(Beginning of GIVEN RECORDS)

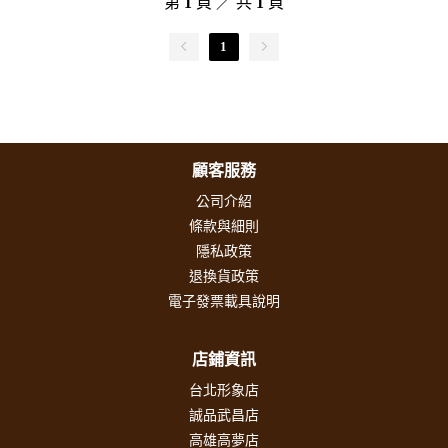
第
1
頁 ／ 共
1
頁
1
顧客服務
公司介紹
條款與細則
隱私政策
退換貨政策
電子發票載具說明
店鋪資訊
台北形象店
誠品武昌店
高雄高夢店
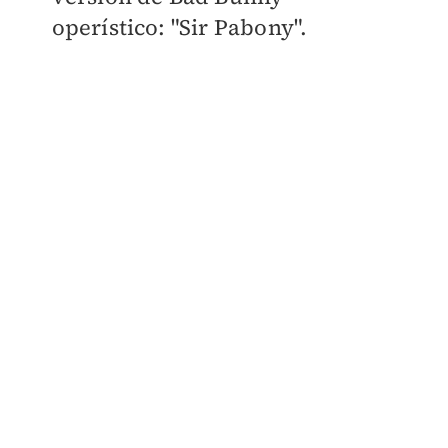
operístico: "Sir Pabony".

(End of GIVEN RECORDS)
(Beginning of GIVEN RECORDS)

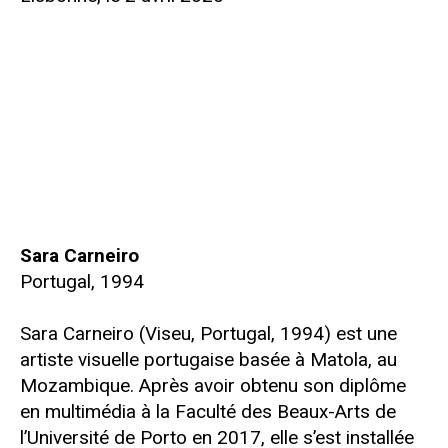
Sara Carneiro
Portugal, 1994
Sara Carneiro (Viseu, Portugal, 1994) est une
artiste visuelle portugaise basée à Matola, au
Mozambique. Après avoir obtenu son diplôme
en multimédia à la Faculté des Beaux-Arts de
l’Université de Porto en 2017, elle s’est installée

(End of GIVEN RECORDS)
(Beginning of GIVEN RECORDS)

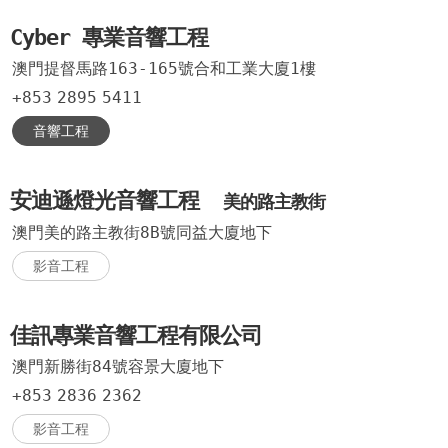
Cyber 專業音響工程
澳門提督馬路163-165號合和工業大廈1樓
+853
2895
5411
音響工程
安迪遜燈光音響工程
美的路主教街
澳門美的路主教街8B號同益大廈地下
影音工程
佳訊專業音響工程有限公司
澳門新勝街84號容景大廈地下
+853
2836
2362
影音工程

(End of GIVEN RECORDS)

- EXERCISE DESCRIPTION -
Scan the lines above for the word "Portugal". Return each one that has it.

- YOUR RESPONSE -
Portugal, 1994
Sara Carneiro (Viseu, Portugal, 1994) est une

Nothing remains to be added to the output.